Du côté de LVMH, sur le site industriel et logistique des parfums Christian Dior de Saint Jean de Braye (dans le Loiret), dès la mi-mars, la chaine de production a modifié ses procédés habituels afin de les adapter à une formule et à un conditionnement différent pour produire du gel hydroalcoolique à destination de l’APHP puis toute la France.
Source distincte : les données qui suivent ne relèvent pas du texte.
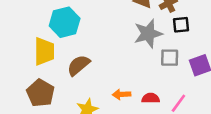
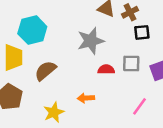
gray star: (148, 34) -> (91, 41), moved
red semicircle: (151, 98) -> (106, 69), moved

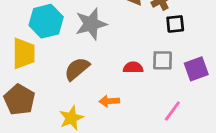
gray star: (91, 41) -> (91, 24), moved
brown semicircle: (45, 71) -> (77, 69), moved

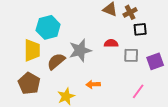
gray star: (91, 24) -> (80, 50), moved
red semicircle: (133, 67) -> (111, 43), moved
brown semicircle: (77, 69) -> (56, 61), moved

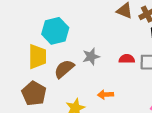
red semicircle: (111, 43) -> (127, 59), moved
gray star: (80, 50) -> (91, 57), size x0.7

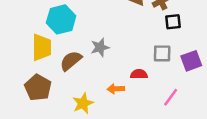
red semicircle: (127, 59) -> (139, 74), moved

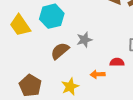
yellow trapezoid: (42, 47) -> (20, 25), moved, turned 145
brown pentagon: (38, 88) -> (30, 86), moved

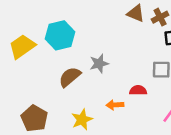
yellow trapezoid: (20, 25) -> (22, 46), turned 90

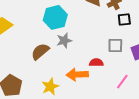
cyan hexagon: (60, 35) -> (55, 17), moved
orange arrow: (115, 105) -> (77, 75), size x1.5

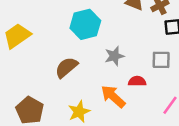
gray star: (64, 41) -> (114, 56), moved
orange arrow: (77, 75) -> (113, 96), turned 45

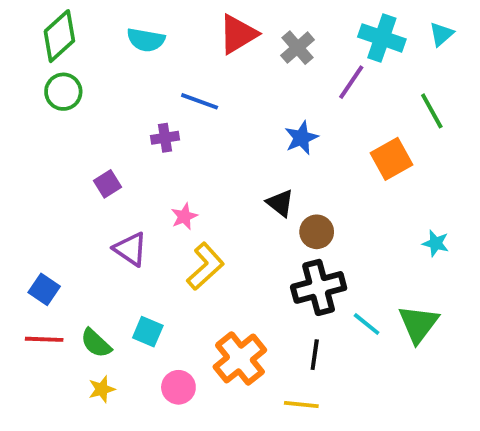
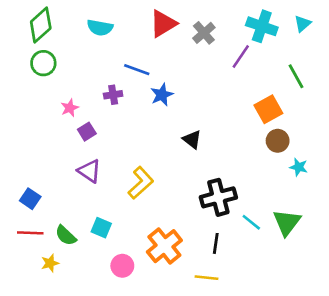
blue star: (301, 138) -> (162, 95), moved
purple square: (107, 184) -> (87, 132), moved
pink star: (184, 216) -> (70, 108), moved
brown circle: (317, 232) -> (278, 141), moved
yellow star: (102, 389) -> (50, 263), moved

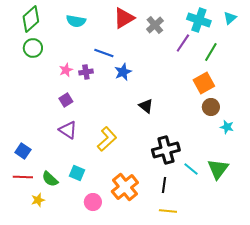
green line: (296, 76) -> (211, 52), moved, turned 60
pink star: (70, 108) -> (66, 70), moved
yellow line: (207, 278) -> (168, 211), moved

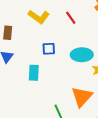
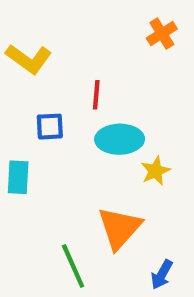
red line: (71, 18) -> (96, 95), moved, turned 40

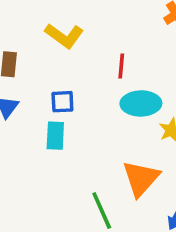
blue square: (50, 127) -> (62, 102), moved

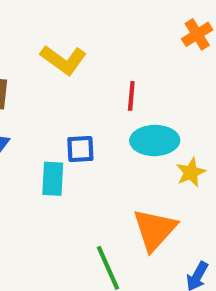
blue square: (62, 102) -> (80, 149), moved

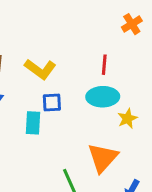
yellow L-shape: (63, 60) -> (40, 69), moved
red line: (131, 96) -> (104, 65), moved

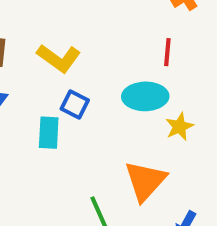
red line: (104, 65) -> (167, 52), moved
blue square: (52, 103) -> (75, 104), turned 30

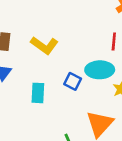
blue square: (75, 104) -> (73, 81), moved

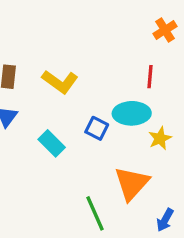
cyan rectangle: (38, 93) -> (52, 143), turned -48

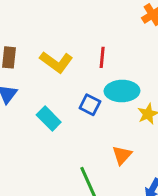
red line: (150, 77) -> (102, 57), moved
orange triangle: (132, 183) -> (122, 155), size x0.6

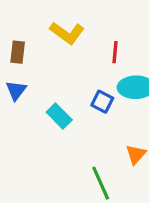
yellow L-shape: (56, 62) -> (67, 33), moved

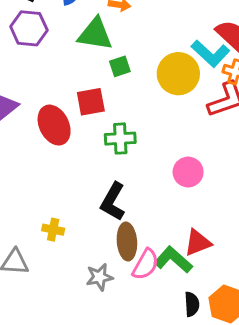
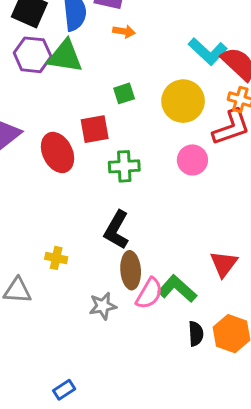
green triangle: (95, 34) -> (65, 56), moved
cyan L-shape: (211, 54) -> (208, 51), moved
pink circle: (188, 172) -> (192, 160), moved
red triangle: (198, 243) -> (224, 264), moved, turned -32

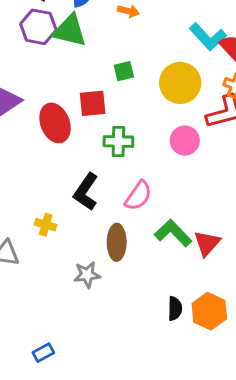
black L-shape: (117, 230) -> (86, 192), moved
green L-shape: (177, 289) -> (173, 233), moved
pink semicircle: (149, 293) -> (138, 196), moved

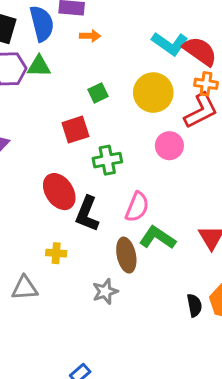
green triangle: (70, 31) -> (39, 66), size x0.7
red ellipse: (55, 123) -> (59, 192), moved
green L-shape: (173, 233) -> (157, 238), moved

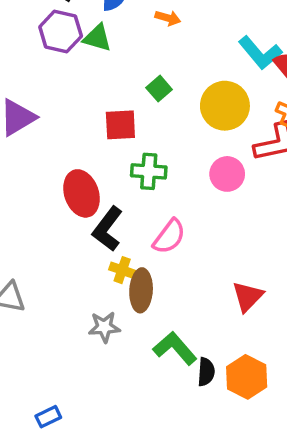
green square: (98, 93) -> (159, 89), turned -30
green L-shape: (157, 238) -> (175, 348), moved
yellow cross: (56, 253) -> (122, 270), moved

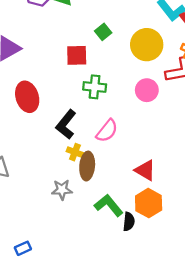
red ellipse: (82, 193) -> (27, 97), moved
red triangle: (248, 296) -> (145, 170), moved, turned -45
orange hexagon: (247, 377) -> (149, 203), moved

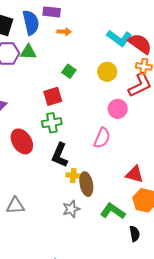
yellow circle: (147, 45) -> (107, 72), size x0.7
green cross: (95, 87) -> (52, 123), moved
pink semicircle: (107, 131) -> (102, 138), moved
black semicircle: (129, 222) -> (135, 234), moved

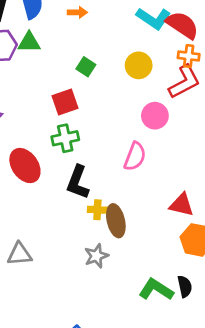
green L-shape: (113, 211) -> (156, 290), moved

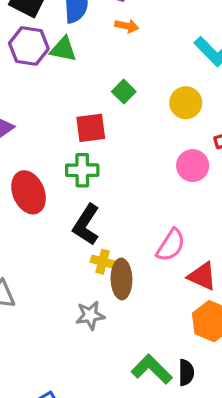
pink semicircle: (135, 156) -> (171, 245), moved

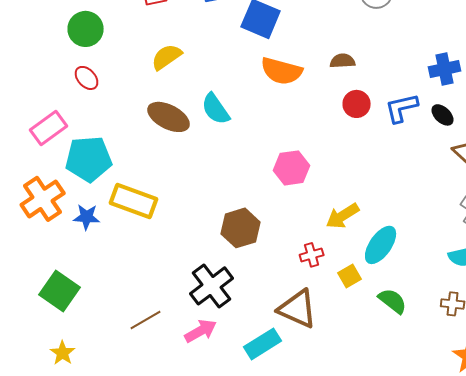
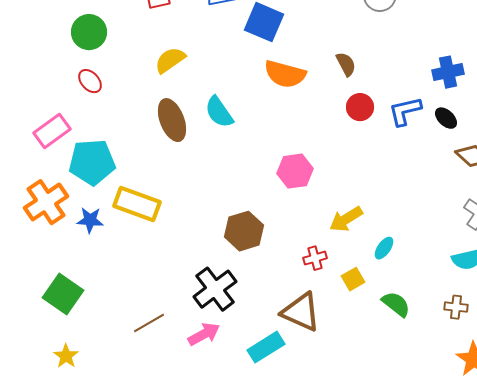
brown semicircle: (343, 61) -> (346, 64), turned 65
brown ellipse: (169, 117) -> (172, 120), turned 42
cyan ellipse: (381, 245) -> (384, 248), size x0.6

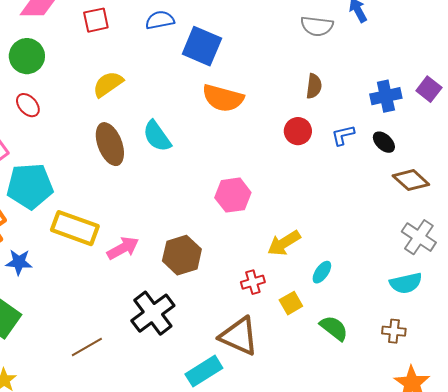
brown semicircle: (346, 64) -> (314, 86), moved, turned 35
blue L-shape: (405, 111) -> (343, 135), size x0.7
blue star: (90, 220) -> (19, 262), moved
pink arrow: (204, 334) -> (123, 248), moved

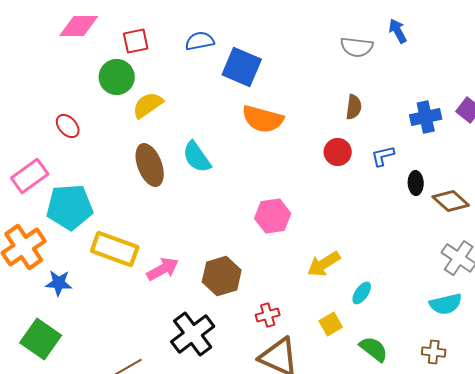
green circle: (27, 56) -> (117, 77), moved
black ellipse: (384, 142) -> (416, 183), moved, turned 45
red cross: (253, 282) -> (268, 315), moved

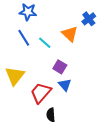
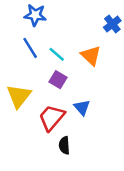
orange triangle: (70, 34) -> (91, 56), moved
purple square: (60, 67) -> (58, 80), moved

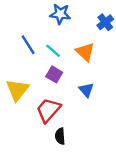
blue star: (35, 15) -> (60, 14), moved
blue triangle: (82, 107) -> (86, 90), moved

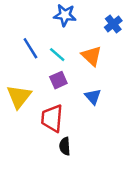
purple square: (54, 74) -> (58, 80), turned 35
red trapezoid: (48, 110) -> (52, 118), turned -36

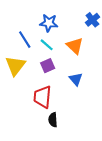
blue star: (65, 15) -> (49, 23), moved
yellow triangle: (19, 97) -> (15, 66), moved

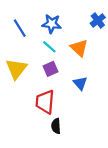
blue line: (25, 40) -> (20, 28), moved

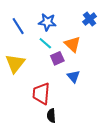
purple square: (50, 69) -> (57, 58), moved

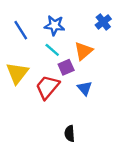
orange triangle: (72, 44) -> (84, 51), turned 36
red trapezoid: (41, 93) -> (47, 87), moved, turned 35
black semicircle: (51, 116) -> (70, 134), moved

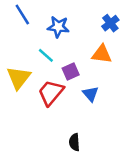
blue line: (21, 30) -> (22, 14), moved
cyan line: (52, 50) -> (46, 55), moved
orange triangle: (84, 51) -> (102, 54), moved, turned 48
Tout cela a été fait en quelques jours.
Tesla a aussi voulu aider et s’impliquer dans la fourniture de matériel médical en prototypant des respirateurs en seulement dix jours, avec de plus des pièces provenant essentiellement de ses voitures (pièces de chauffage, ventilation et climatisation). On ne sait cependant pas si ces respirateurs artificiels ont pu réellement servir…

 

Même si ces transformations montrent toute la souplesse que peut avoir maintenant l’industrie, il faut cependant bien comprendre que tout n’est pas possible ! Il n’est pas possible de passer d’une industrie de papier à une industrie de voiture, d’une industrie de parfum à une industrie de bois. La transformation rapide d’une industrie peut être réalisable mais en restant dans une cadre « proche » de son métier d’origine. Ainsi les industries qui produisent des vêtements ont pu produire des masques. Les industries qui produisaient de l’alcool, des parfums ou des produits chimiques ont pu produire du gel désinfectant. Lorsque l’on cherche à aller plus loin comme Tesla, on voit que l’on peut arriver à faire des choses mais ce n’est pas pour cela que les produits générés sont exploitables : il peut y avoir des contraintes de tests ou de normes que seules les industries installées dans le domaine depuis longtemps sont capables de maitriser.
Il est aussi très important de rappeler que cette rapidité de transformation ne peut se faire que par la grande souplesse et adaptabilité des opérateurs travaillant dans les usines et de l’entraide qui les anime.

Jérémie PAPPO
Jérémie PAPPO

Responsable innovation

Jérémie PAPPO est Responsable Innovation chez Hub One. Le sport et la technologie sont ses principaux centres d’intérêts. Ancien handballeur de compétition, ce sport est selon lui, un bon moyen de se dépenser et d’aller au-delà de ses limites. De nature curieux, il aime découvrir de nouveaux objets. L’idéal pour lui étant de pouvoir expérimenter toutes ces nouvelles découvertes une fois avoir compris leurs fonctionnements. Son gadget préféré ? Sa montre connectée. Convaincu des progrès en termes de nouvelles technologies, il espère prochainement, en dénicher un nouveau dont il sera encore plus addict !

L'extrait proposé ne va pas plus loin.